Later, they were lining up to go to specialty class and I heard her say, "Can everyone be quiet please?"  She said it so often to such little effect, I think the answer was no.

It is not easy to be a sub!

I had afternoon recess.  This year I sit on the "buddy bench" during recess duty.  I don't really need a buddy, but I need a bench.

A gaggle of girls came over to me out of breath because there was a fight!  Nothing is so scintillating it seems as being the one to tell the teacher there is a fight.  

I walked across the playground, wishing if they were going to fight that they would do it closer to me.  I was tired.

Then I considered that I really didn't have it in me to break up a fight.  I'm glad they don't know how vulnerable and fragile I feel.  Driving over bumps in my car hurts my port.  I am still moving pretty gingerly.  They can't know how easily they could take me down.

The fight scattered when I arrived.  Then some of the parties came back to talk to me for vindication.  I think the crux of the problem was that a group of girls had laid claim to a tree and another group decided to join up.  A third group of opportunistic boys sensed conflicts and came to throw a few punches.  The girls had been smacking each other with hoodies and during lunch recess. (it was apparently an ongoing conflict), one of the girls had enlisted her 5th grade brother to come and defend her honor.

The girls all said, "We just want to share the tree."

Because you usually fight if your sincere desire is to share....

I said, "OK, so share it.  I'll stand here and make sure everyone shares it."

One group all started speaking angry Spanish at one another and the other group started yelling indignantly to me about the unfairness of everything.  I said, "There's nothing wrong with my hearing.  I can hear you fine.  You don't need to yell."

They kept repeating all their grievances and I checked my watch to see how many more minutes of recess we had.

The Spanish speakers went to play on the monkey bars and the other girls flounced away in a huff and the boys just milled around, disappointed the fight seemed over.

So I survived another day.  I guess that's the point of the story.



Thursday, October 9, 2025

Staying hydrated

 One of my students from last year barreled into me for a hug, hitting her head against my port.  It hurt.  So much.  For about an hour.

I didn't cry. (Even though I wanted to.)

I went to my "chemo class" appointment.  They handed me a whole sheaf of papers and it was over an hour hearing all about everything.

At one point I said, "This sounds like a lot of fun..."

The nurse said, "We want to tell you about everything, but hopefully you won't need all this information.  It is just in case."

Here's hoping.  She showed me the treatment room with the chairs and IV and all.  It was super overwhelming.

I didn't cry. (Even though I wanted to.)

I talked to Marianne and then went on a walk with Kim.  She is very kind about my pace and my shortening of our route.  She is also just very kind in general.  She is the primary president and I told her how I was feeling about being primary chorister.  I said, "I want to do my best.  I want to be a person who you can count on."  I learned at chemo class that the worst of the nausea will be on Sunday since I'm having chemo on Thursday and Friday.
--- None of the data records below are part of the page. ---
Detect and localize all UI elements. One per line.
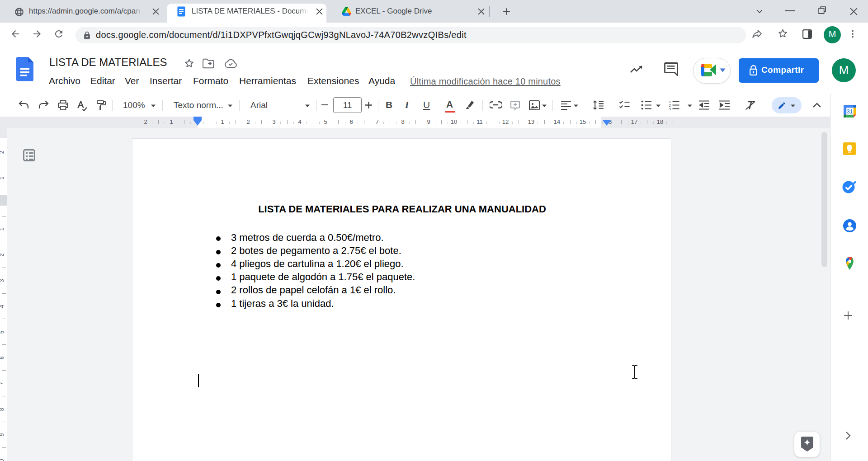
svg-text:3: 3 bbox=[669, 107, 671, 111]
svg-text:31: 31 bbox=[847, 108, 853, 115]
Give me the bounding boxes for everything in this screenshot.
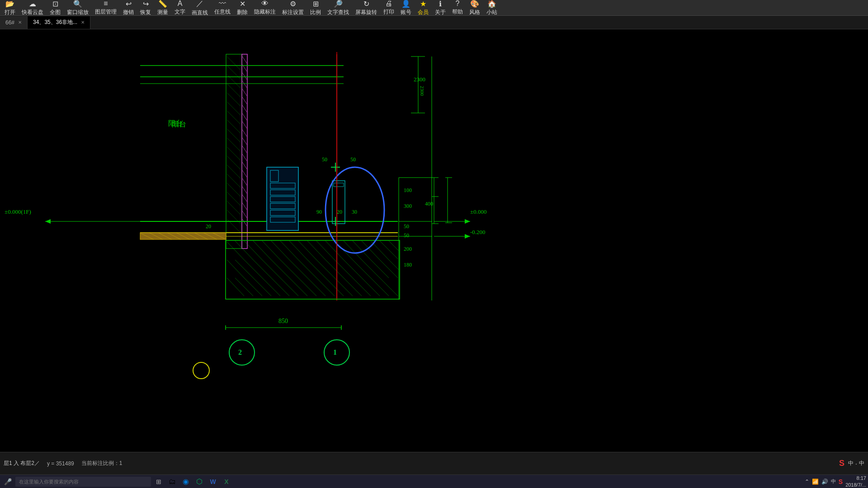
start-search-mic[interactable]: 🎤 xyxy=(2,476,14,488)
toolbar-style[interactable]: 🎨 风格 xyxy=(467,0,483,15)
toolbar-about[interactable]: ℹ 关于 xyxy=(432,0,448,15)
tab-34-35-36[interactable]: 34、35、36非地... ✕ xyxy=(28,16,90,29)
windows-taskbar: 🎤 ⊞ 🗂 ◉ ⬡ W X ⌃ 📶 🔊 中 S 8:17 2018/7/... xyxy=(0,474,868,488)
svg-text:2300: 2300 xyxy=(414,76,425,83)
redo-icon: ↪ xyxy=(143,0,149,8)
edge-button[interactable]: ◉ xyxy=(180,476,192,488)
svg-text:50: 50 xyxy=(350,156,356,163)
toolbar-hide-annotation[interactable]: 👁 隐藏标注 xyxy=(251,0,278,15)
svg-text:±0.000(1F): ±0.000(1F) xyxy=(5,208,31,215)
svg-text:2: 2 xyxy=(238,348,242,356)
svg-text:1: 1 xyxy=(333,348,337,356)
tab-bar: 66# ✕ 34、35、36非地... ✕ xyxy=(0,16,868,29)
toolbar-undo[interactable]: ↩ 撤销 xyxy=(120,0,137,15)
app-logo: S xyxy=(839,459,844,468)
layers-icon: ≡ xyxy=(104,0,108,8)
toolbar-redo[interactable]: ↪ 恢复 xyxy=(137,0,154,15)
toolbar-open[interactable]: 📂 打开 xyxy=(2,0,18,15)
measure-icon: 📏 xyxy=(158,0,167,8)
cad-drawing: 2300 2300 50 50 90 20 30 20 100 300 400 … xyxy=(0,29,868,452)
svg-text:±0.000: ±0.000 xyxy=(470,208,486,215)
delete-icon: ✕ xyxy=(240,0,245,8)
line-icon: ／ xyxy=(196,0,203,9)
scale-info: 当前标注比例：1 xyxy=(81,460,123,467)
taskbar-ime: 中 xyxy=(831,478,836,485)
taskbar-sound: 🔊 xyxy=(821,479,828,485)
status-bar: 层1 入 布层2／ y = 351489 当前标注比例：1 S 中 · 中 xyxy=(0,452,868,474)
svg-text:-0.200: -0.200 xyxy=(470,229,486,235)
toolbar-line[interactable]: ／ 画直线 xyxy=(189,0,211,15)
toolbar-print[interactable]: 🖨 打印 xyxy=(381,0,397,15)
svg-text:30: 30 xyxy=(352,209,357,215)
print-icon: 🖨 xyxy=(385,0,392,8)
toolbar-station[interactable]: 🏠 小站 xyxy=(484,0,500,15)
toolbar-annotation-settings[interactable]: ⚙ 标注设置 xyxy=(279,0,307,15)
svg-text:100: 100 xyxy=(404,187,412,193)
excel-button[interactable]: X xyxy=(221,476,232,488)
svg-text:20: 20 xyxy=(337,209,342,215)
undo-icon: ↩ xyxy=(126,0,132,8)
toolbar-text[interactable]: A 文字 xyxy=(172,0,188,15)
toolbar-cloud[interactable]: ☁ 快看云盘 xyxy=(19,0,46,15)
toolbar-zoom[interactable]: 🔍 窗口缩放 xyxy=(64,0,91,15)
toolbar-freeline[interactable]: 〰 任意线 xyxy=(212,0,233,15)
svg-text:850: 850 xyxy=(278,318,288,324)
word-button[interactable]: W xyxy=(207,476,219,488)
svg-text:400: 400 xyxy=(425,201,433,207)
toolbar-account[interactable]: 👤 账号 xyxy=(398,0,414,15)
taskbar-right-area: ⌃ 📶 🔊 中 S 8:17 2018/7/... xyxy=(805,475,866,488)
settings-icon: ⚙ xyxy=(290,0,296,8)
svg-text:2300: 2300 xyxy=(420,86,425,96)
toolbar-layers[interactable]: ≡ 图层管理 xyxy=(92,0,119,15)
hide-icon: 👁 xyxy=(261,0,269,8)
toolbar-measure[interactable]: 📏 测量 xyxy=(155,0,171,15)
file-explorer-button[interactable]: 🗂 xyxy=(166,476,178,488)
ime-indicator: 中 xyxy=(848,460,854,467)
toolbar-fullview[interactable]: ⊡ 全图 xyxy=(47,0,63,15)
cad-viewport[interactable]: 2300 2300 50 50 90 20 30 20 100 300 400 … xyxy=(0,29,868,452)
find-icon: 🔎 xyxy=(334,0,343,8)
svg-text:50: 50 xyxy=(404,232,409,239)
input-mode: 中 xyxy=(859,460,864,467)
svg-rect-0 xyxy=(0,29,868,452)
toolbar-find-text[interactable]: 🔎 文字查找 xyxy=(325,0,352,15)
svg-text:300: 300 xyxy=(404,203,412,209)
taskbar-chevron-up[interactable]: ⌃ xyxy=(805,479,809,485)
main-toolbar: 📂 打开 ☁ 快看云盘 ⊡ 全图 🔍 窗口缩放 ≡ 图层管理 ↩ 撤销 ↪ 恢复… xyxy=(0,0,868,16)
toolbar-help[interactable]: ? 帮助 xyxy=(449,0,466,15)
taskbar-wifi: 📶 xyxy=(812,479,819,485)
help-icon: ? xyxy=(456,0,460,8)
member-icon: ★ xyxy=(420,0,426,8)
zoom-icon: 🔍 xyxy=(73,0,82,8)
text-icon: A xyxy=(178,0,183,8)
svg-text:20: 20 xyxy=(206,223,211,230)
account-icon: 👤 xyxy=(401,0,410,8)
svg-text:200: 200 xyxy=(404,246,412,252)
tab-66[interactable]: 66# ✕ xyxy=(0,16,28,29)
svg-rect-118 xyxy=(267,167,298,230)
status-right-area: S 中 · 中 xyxy=(839,459,864,468)
toolbar-delete[interactable]: ✕ 删除 xyxy=(234,0,250,15)
taskbar-app-icon: S xyxy=(839,478,843,485)
app1-button[interactable]: ⬡ xyxy=(193,476,205,488)
punctuation-indicator: · xyxy=(855,460,857,467)
station-icon: 🏠 xyxy=(487,0,496,8)
svg-text:90: 90 xyxy=(316,209,322,215)
tab-close-66[interactable]: ✕ xyxy=(18,20,22,25)
cloud-icon: ☁ xyxy=(29,0,36,8)
freeline-icon: 〰 xyxy=(219,0,226,8)
tab-close-34[interactable]: ✕ xyxy=(81,20,85,25)
toolbar-member[interactable]: ★ 会员 xyxy=(415,0,431,15)
windows-search-input[interactable] xyxy=(15,477,151,487)
toolbar-scale[interactable]: ⊞ 比例 xyxy=(307,0,324,15)
svg-text:50: 50 xyxy=(404,223,409,230)
style-icon: 🎨 xyxy=(470,0,479,8)
toolbar-rotate[interactable]: ↻ 屏幕旋转 xyxy=(353,0,380,15)
rotate-icon: ↻ xyxy=(363,0,369,8)
layer-info: 层1 入 布层2／ xyxy=(4,460,40,467)
fullview-icon: ⊡ xyxy=(52,0,58,8)
taskbar-clock: 8:17 2018/7/... xyxy=(845,475,866,488)
open-icon: 📂 xyxy=(5,0,14,8)
scale-icon: ⊞ xyxy=(313,0,319,8)
task-view-button[interactable]: ⊞ xyxy=(153,476,165,488)
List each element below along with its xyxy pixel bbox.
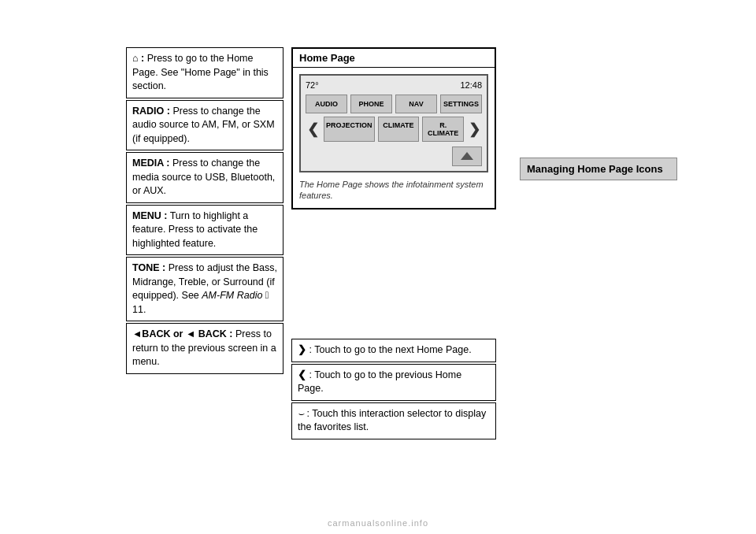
r-climate-btn[interactable]: R. CLIMATE [422,117,464,142]
home-page-box: Home Page 72° 12:48 AUDIO PHONE NAV SETT… [291,47,496,210]
back-block: ◄BACK or ◄ BACK : Press to return to the… [126,323,284,374]
projection-btn[interactable]: PROJECTION [324,117,375,142]
menu-label: MENU : [132,210,167,221]
managing-icons-heading: Managing Home Page Icons [520,158,677,180]
next-page-icon: ❯ [298,344,306,355]
next-page-text: : Touch to go to the next Home Page. [309,344,471,355]
home-chevron-btn[interactable] [452,146,482,166]
screen-top-bar: 72° 12:48 [306,80,482,90]
home-icon-text: Press to go to the Home Page. See "Home … [132,53,269,91]
home-icon-block: ⌂ : Press to go to the Home Page. See "H… [126,47,284,98]
audio-btn[interactable]: AUDIO [306,95,347,113]
favorites-icon: ⌣ [298,408,304,419]
back-label: ◄BACK or ◄ BACK : [132,328,233,339]
phone-btn[interactable]: PHONE [350,95,392,113]
favorites-block: ⌣ : Touch this interaction selector to d… [291,402,496,439]
home-icon-label: ⌂ : [132,53,144,64]
screen-row1: AUDIO PHONE NAV SETTINGS [306,95,482,113]
radio-label: RADIO : [132,106,170,117]
left-arrow-icon[interactable]: ❮ [306,121,321,138]
home-page-title: Home Page [293,49,495,68]
nav-btn[interactable]: NAV [395,95,437,113]
right-arrow-icon[interactable]: ❯ [467,121,482,138]
chevron-up-icon [461,152,473,160]
screen-nav-row: ❮ PROJECTION CLIMATE R. CLIMATE ❯ [306,117,482,142]
media-block: MEDIA : Press to change the media source… [126,152,284,203]
screen-mockup: 72° 12:48 AUDIO PHONE NAV SETTINGS ❮ PRO… [299,74,488,172]
prev-page-block: ❮ : Touch to go to the previous Home Pag… [291,364,496,401]
center-bottom: ❯ : Touch to go to the next Home Page. ❮… [291,339,496,441]
media-label: MEDIA : [132,158,169,169]
watermark: carmanualsonline.info [328,518,428,528]
radio-block: RADIO : Press to change the audio source… [126,100,284,151]
screen-caption: The Home Page shows the infotainment sys… [299,179,488,202]
screen-time: 12:48 [460,80,482,90]
climate-btn[interactable]: CLIMATE [378,117,420,142]
settings-btn[interactable]: SETTINGS [440,95,482,113]
tone-label: TONE : [132,262,165,273]
right-column: Managing Home Page Icons [520,158,677,180]
screen-temp: 72° [306,80,319,90]
center-column: Home Page 72° 12:48 AUDIO PHONE NAV SETT… [291,47,496,210]
tone-block: TONE : Press to adjust the Bass, Midrang… [126,257,284,321]
left-column: ⌂ : Press to go to the Home Page. See "H… [126,47,284,376]
prev-page-icon: ❮ [298,369,306,380]
favorites-text: : Touch this interaction selector to dis… [298,408,486,433]
next-page-block: ❯ : Touch to go to the next Home Page. [291,339,496,362]
menu-block: MENU : Turn to highlight a feature. Pres… [126,205,284,256]
prev-page-text: : Touch to go to the previous Home Page. [298,369,461,395]
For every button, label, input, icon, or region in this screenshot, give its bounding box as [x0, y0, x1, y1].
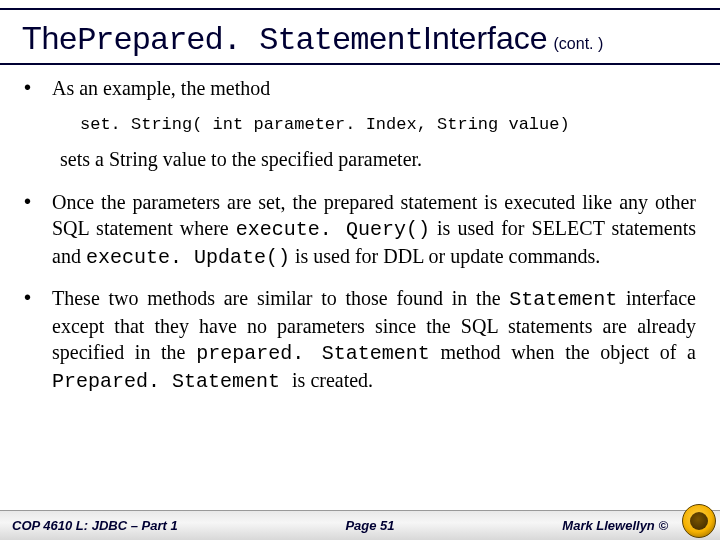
- b2-mono1: execute. Query(): [236, 218, 430, 241]
- slide: The Prepared. Statement Interface (cont.…: [0, 0, 720, 540]
- bullet-dot: •: [24, 285, 52, 395]
- bullet-3: • These two methods are similar to those…: [24, 285, 696, 395]
- b3-mono3: Prepared. Statement: [52, 370, 292, 393]
- b3-mono2: prepared. Statement: [196, 342, 430, 365]
- ucf-logo-icon: [682, 504, 716, 538]
- b3-part1: These two methods are similar to those f…: [52, 287, 509, 309]
- title-cont: (cont. ): [554, 35, 604, 53]
- title-underline: [0, 63, 720, 65]
- content-area: • As an example, the method set. String(…: [0, 75, 720, 510]
- b3-part3: method when the object of a: [430, 341, 696, 363]
- bullet-dot: •: [24, 189, 52, 271]
- b3-part4: is created.: [292, 369, 373, 391]
- bullet-1-text: As an example, the method: [52, 75, 696, 101]
- title-suffix: Interface: [423, 20, 548, 57]
- b2-mono2: execute. Update(): [86, 246, 290, 269]
- bullet-2-text: Once the parameters are set, the prepare…: [52, 189, 696, 271]
- footer-course: COP 4610 L: JDBC – Part 1: [12, 518, 178, 533]
- footer-page: Page 51: [345, 518, 394, 533]
- bullet-dot: •: [24, 75, 52, 101]
- slide-title: The Prepared. Statement Interface (cont.…: [0, 10, 720, 61]
- title-prefix: The: [22, 20, 77, 57]
- footer-author: Mark Llewellyn ©: [562, 518, 668, 533]
- after-code-text: sets a String value to the specified par…: [60, 148, 696, 171]
- b3-mono1: Statement: [509, 288, 617, 311]
- bullet-2: • Once the parameters are set, the prepa…: [24, 189, 696, 271]
- bullet-3-text: These two methods are similar to those f…: [52, 285, 696, 395]
- b2-part3: is used for DDL or update commands.: [290, 245, 600, 267]
- footer: COP 4610 L: JDBC – Part 1 Page 51 Mark L…: [0, 510, 720, 540]
- bullet-1: • As an example, the method: [24, 75, 696, 101]
- code-line: set. String( int parameter. Index, Strin…: [80, 115, 696, 134]
- title-mono: Prepared. Statement: [77, 22, 423, 59]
She said, "Heavenly Father knows you have cancer.  This is His plan.    He is in charge and we will make it work."

That time I did cry a little as the truth of her words sunk in.

I am blessed to have such good people in my life.


Wednesday, October 8, 2025

Cheer up, or else

I was scanning the headlines while I dried my hair this morning.  I don't really have it in me to read the news.  It is too depressing. 

This headline stopped me though.

First, I'm grateful that I can be cranky online or anywhere and there are no internet censors to silence me.

But also, I don't want to be a hater or a cynic.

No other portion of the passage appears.